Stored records

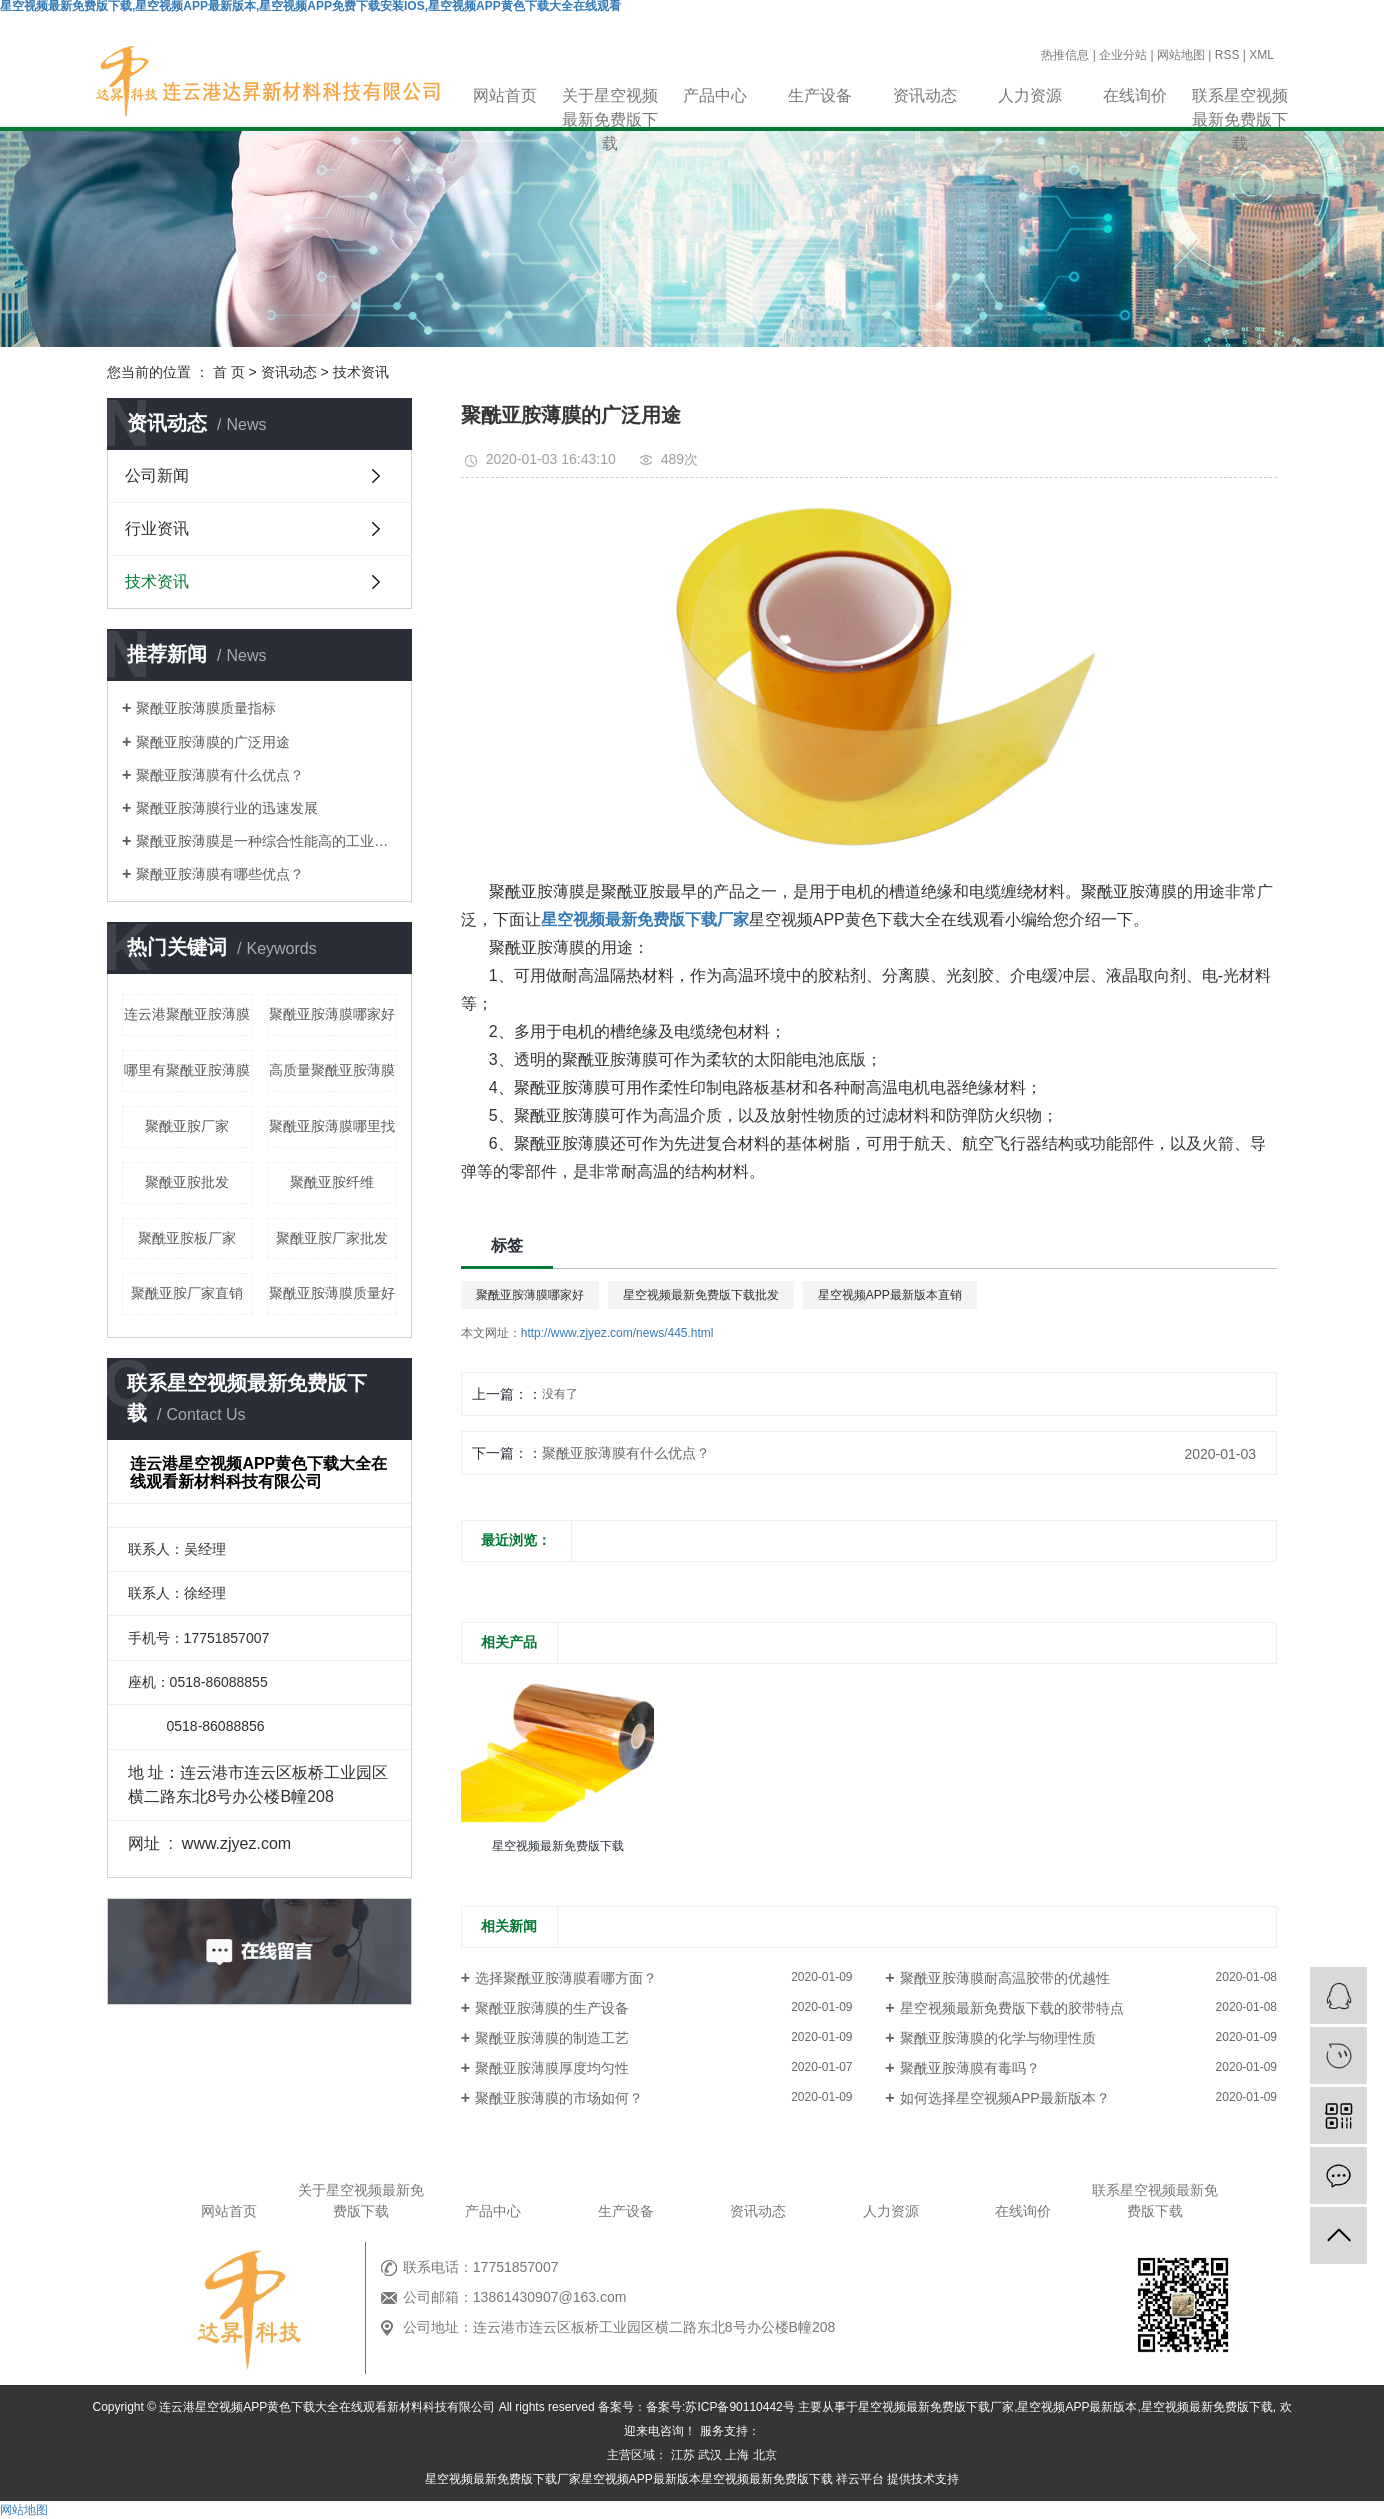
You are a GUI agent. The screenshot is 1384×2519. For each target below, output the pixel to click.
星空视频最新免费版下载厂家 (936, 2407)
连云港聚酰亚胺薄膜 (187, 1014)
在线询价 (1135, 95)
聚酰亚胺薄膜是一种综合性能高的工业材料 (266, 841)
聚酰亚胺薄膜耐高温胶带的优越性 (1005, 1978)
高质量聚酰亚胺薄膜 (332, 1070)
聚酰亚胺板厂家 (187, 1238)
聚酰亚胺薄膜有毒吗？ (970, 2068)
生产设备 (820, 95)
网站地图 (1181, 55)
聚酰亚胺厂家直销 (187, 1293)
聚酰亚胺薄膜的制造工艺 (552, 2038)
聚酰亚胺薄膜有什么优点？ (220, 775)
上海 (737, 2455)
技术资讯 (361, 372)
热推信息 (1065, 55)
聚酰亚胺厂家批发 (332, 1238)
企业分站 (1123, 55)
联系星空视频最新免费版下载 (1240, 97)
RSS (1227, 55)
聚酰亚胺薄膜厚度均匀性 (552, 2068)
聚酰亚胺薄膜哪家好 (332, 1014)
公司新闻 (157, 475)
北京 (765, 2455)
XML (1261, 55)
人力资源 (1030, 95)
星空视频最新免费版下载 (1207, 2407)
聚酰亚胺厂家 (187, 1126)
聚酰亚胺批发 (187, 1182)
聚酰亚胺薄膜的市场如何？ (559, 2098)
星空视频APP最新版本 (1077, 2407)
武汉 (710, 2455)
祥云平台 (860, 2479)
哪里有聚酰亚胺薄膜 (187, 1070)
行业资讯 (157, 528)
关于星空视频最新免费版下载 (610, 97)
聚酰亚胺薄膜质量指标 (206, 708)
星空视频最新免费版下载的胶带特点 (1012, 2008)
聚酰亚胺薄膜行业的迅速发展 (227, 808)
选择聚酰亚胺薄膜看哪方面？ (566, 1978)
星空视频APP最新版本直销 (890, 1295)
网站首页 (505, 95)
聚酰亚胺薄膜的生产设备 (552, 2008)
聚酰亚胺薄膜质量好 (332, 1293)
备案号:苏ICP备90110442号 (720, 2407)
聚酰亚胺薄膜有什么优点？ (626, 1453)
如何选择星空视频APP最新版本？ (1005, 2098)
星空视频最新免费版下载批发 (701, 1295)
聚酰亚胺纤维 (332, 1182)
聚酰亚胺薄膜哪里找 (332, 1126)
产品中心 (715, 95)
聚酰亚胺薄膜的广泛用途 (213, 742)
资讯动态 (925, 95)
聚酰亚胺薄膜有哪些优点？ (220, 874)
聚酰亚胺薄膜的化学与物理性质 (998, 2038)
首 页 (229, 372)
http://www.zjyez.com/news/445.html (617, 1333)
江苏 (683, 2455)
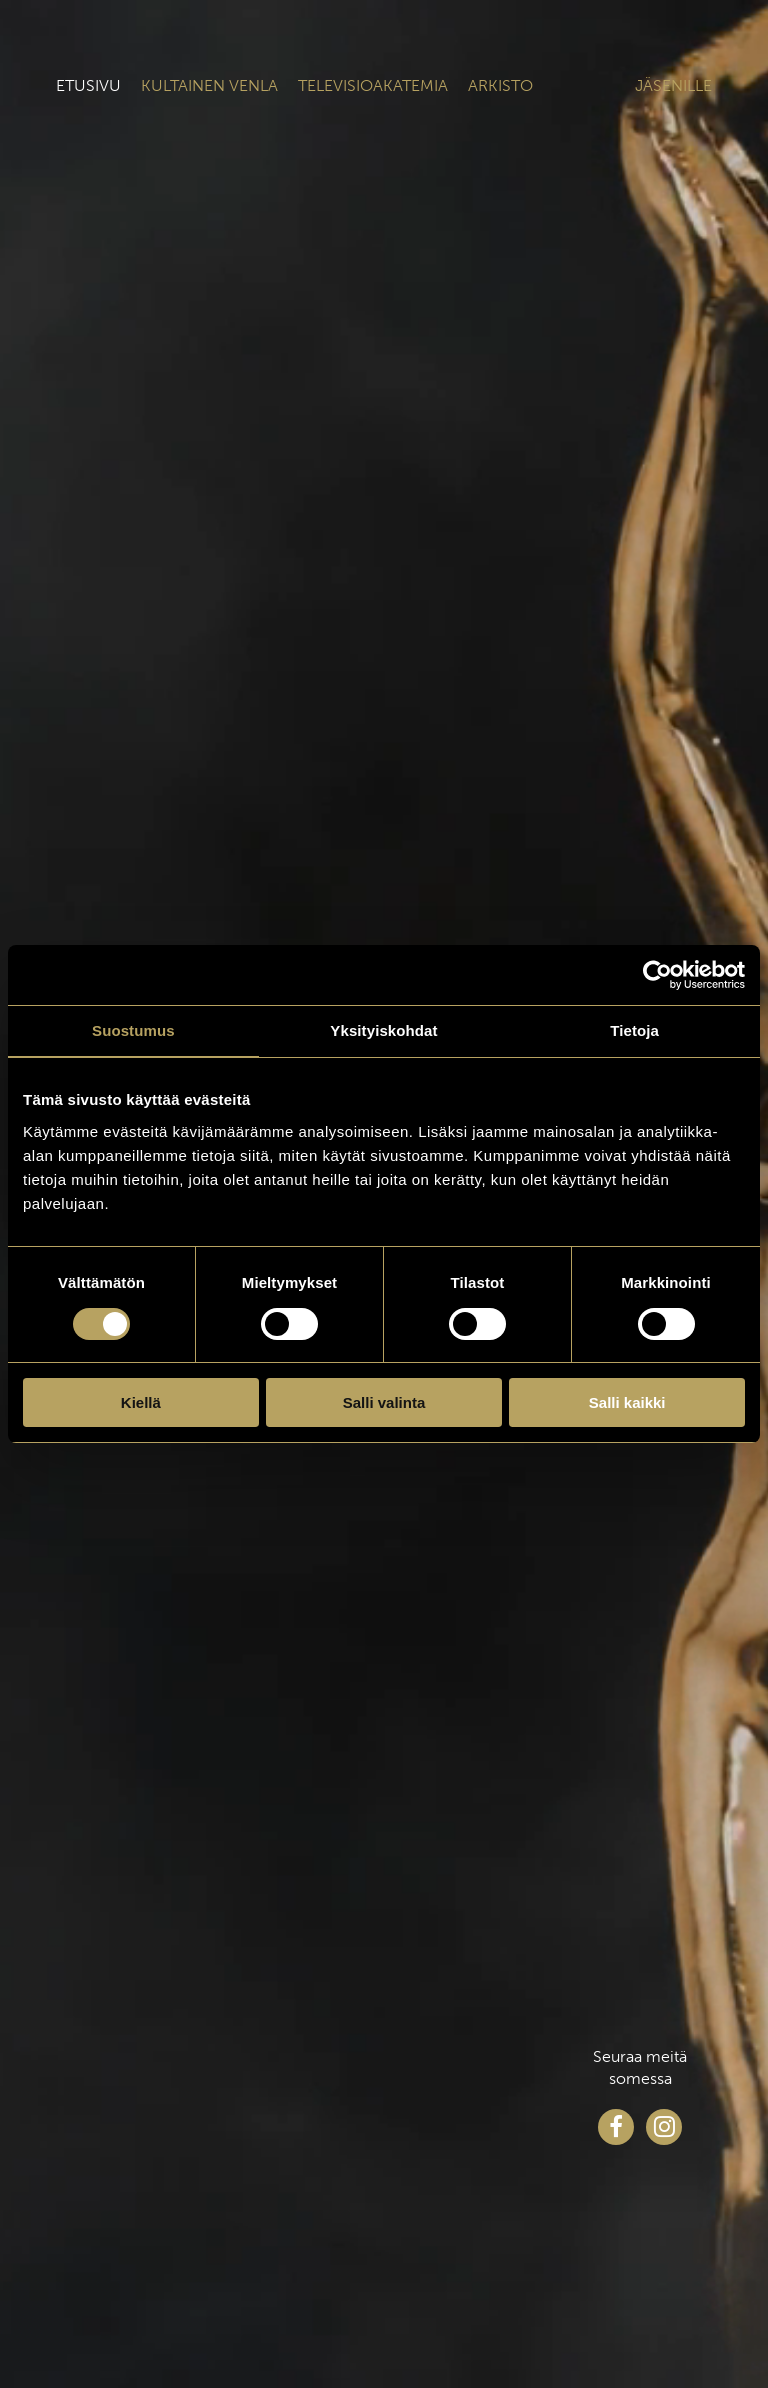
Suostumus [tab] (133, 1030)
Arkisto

Assignment: Extract only the lines from the line containing "人力资源 (1030, 95)" through the final line of the records; keep both ends and drop every picture.

Reply to the exercise:
人力资源 (1030, 95)
星空视频最新免费版下载 (1207, 2407)
聚酰亚胺厂家 (187, 1126)
聚酰亚胺批发 (187, 1182)
聚酰亚胺薄膜的市场如何？ (559, 2098)
星空视频APP最新版本 (1077, 2407)
武汉 (710, 2455)
祥云平台 (860, 2479)
哪里有聚酰亚胺薄膜 (187, 1070)
行业资讯 (157, 528)
关于星空视频最新免费版下载 (610, 97)
聚酰亚胺薄膜质量指标 (206, 708)
星空视频最新免费版下载的胶带特点 (1012, 2008)
聚酰亚胺薄膜行业的迅速发展 (227, 808)
选择聚酰亚胺薄膜看哪方面？ (566, 1978)
星空视频APP最新版本直销 (890, 1295)
网站首页 (505, 95)
聚酰亚胺薄膜的生产设备 (552, 2008)
聚酰亚胺薄膜质量好 (332, 1293)
备案号:苏ICP备90110442号 (720, 2407)
聚酰亚胺薄膜有什么优点？ (626, 1453)
如何选择星空视频APP最新版本？ (1005, 2098)
星空视频最新免费版下载批发 (701, 1295)
聚酰亚胺纤维 (332, 1182)
聚酰亚胺薄膜哪里找 (332, 1126)
产品中心 (715, 95)
聚酰亚胺薄膜的广泛用途 (213, 742)
资讯动态 (925, 95)
聚酰亚胺薄膜有哪些优点？ (220, 874)
聚酰亚胺薄膜的化学与物理性质 (998, 2038)
首 页 (229, 372)
http://www.zjyez.com/news/445.html (617, 1333)
江苏 (683, 2455)
Suostumus [tab] (133, 1030)
Arkisto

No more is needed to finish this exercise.